In Pozner v. Fox Broadcasting Co., No. 652096/2017, 2019 WL 6117960, 2019 N.Y. Slip Op. 33415(U) (N.Y. Sup Ct, New York County Nov. 18, 2019), the court dismissed plaintiff’s retaliation claim, which was based on the filing of a counterclaim by the defendant.
Some background: The plaintiff (Pozner) worked was a Fox executive vice president. The defendant (Fox) had terminated Pozner after conducting an investigation into alleged sexual harassment and determining that Pozner violated its Standards of Business Conduct. Pozner alleges that his termination was actually due to anti-Semitism at Fox; in April 2017 he filed a complaint against Fox alleging breach of contract and religious discrimination. Fox responded by, inter alia, filing counterclaims for breach of contract and breach of fiduciary duty.

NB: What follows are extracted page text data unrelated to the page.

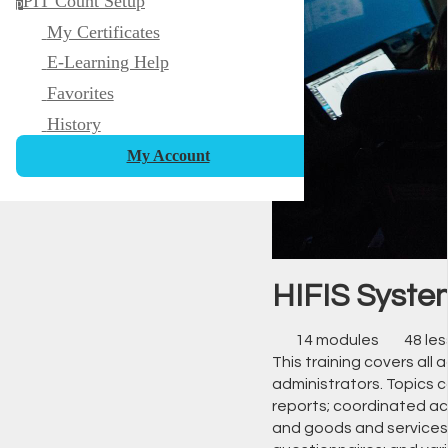
PIT Count Setup
p
My Certificates
E-Learning Help
Favorites
History
My Account
HIFIS System
14 modules
48 le
This training covers all 
administrators. Topics c
reports; coordinated acc
and goods and services 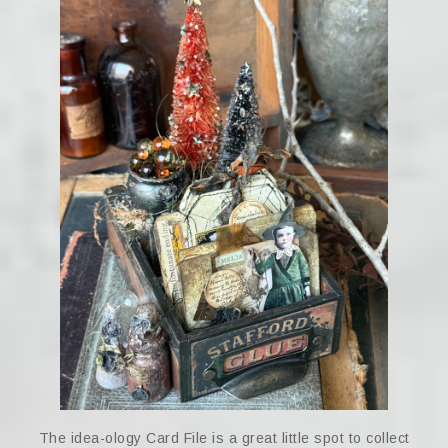
The idea-ology Card File is a great little spot to collect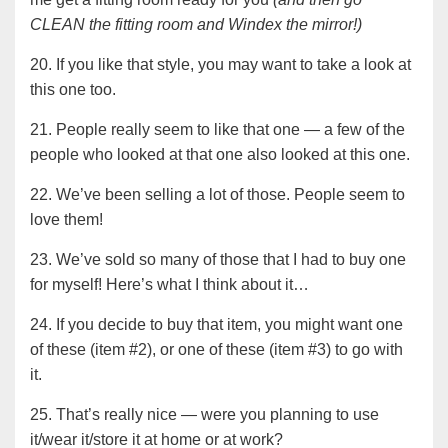
CLEAN the fitting room and Windex the mirror!)
20. If you like that style, you may want to take a look at
this one too.
21. People really seem to like that one — a few of the
people who looked at that one also looked at this one.
22. We’ve been selling a lot of those. People seem to
love them!
23. We’ve sold so many of those that I had to buy one
for myself! Here’s what I think about it…
24. If you decide to buy that item, you might want one
of these (item #2), or one of these (item #3) to go with
it.
25. That’s really nice — were you planning to use
it/wear it/store it at home or at work?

The court, in a prior ruling, dismissed Fox’s breach-of-fiduciary-duty counterclaim. Pozner filed an amended complaint, adding a third cause of action, asserting that Fox’s counterclaims against Pozner constituted unlawful retaliation in violation of the New York State and City Human Rights Laws. Fox then moved to delete that claim.

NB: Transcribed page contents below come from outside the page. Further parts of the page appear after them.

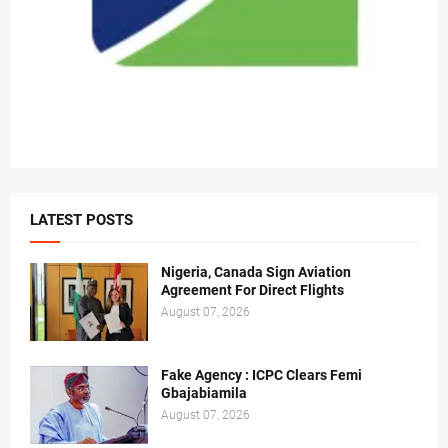
LATEST POSTS
Nigeria, Canada Sign Aviation
Agreement For Direct Flights
August 07, 2026
Fake Agency : ICPC Clears Femi
Gbajabiamila
August 07, 2026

Specifically, Fox argues that the retaliation cause of action must be dismissed under both the federal Noerr-Pennington doctrine and New York state law. The court agrees.
From the decision (citations omitted):
The Noerr-Pennington doctrine holds that parties many not be subjected to liability for petitioning the government such as by filing litigation. Further, the immunity provided by the Noerr-Pennington doctrine applies so long as the litigation is not a sham. Sham litigation in this context is defined as “litigation that is both (1) objectively baseless and (2) not sincerely and honestly felt or experienced, i.e., brought in bad faith.
As Fox’s counterclaim is a petition that seeks redress from the court, pursuant to the Noerr-Pennington doctrine it cannot be the basis of a claim for retaliation. And, the exception to the doctrine for sham litigation is not applicable because I previously determined, in the July 2017 Decision, that Fox adequately pled a breach of contract claim, thus the counterclaim is not objectively baseless.
In rejecting plaintiff’s arguments against dismissal, the court observed that while the Noerr-Pennington doctrine first arose in the antitrust field, courts have broadened it to “protect First Amendment petitioning of the government from claims brought under Federal and State law.”
Next, the court rejected plaintiff’s claim that defendant’s “counterclaims were salacious and prurient and therefore retaliatory”, finding that “[t]he fact that Fox expounded on an allegation about sexual harassment that Pozner made in his complaint as part of its defense does not eliminate the immunity afforded by the Noerr-Pennington doctrine. Nor does it constitute retaliation.”
And while plaintiff argued that cases from the Southern District of New York hold that certain counterclaims can be actionable as retaliatory, those cases “do not address the Noerr-Pennington doctrine, fail to take precedence over federal law and hence do not bar the doctrine’s application here.”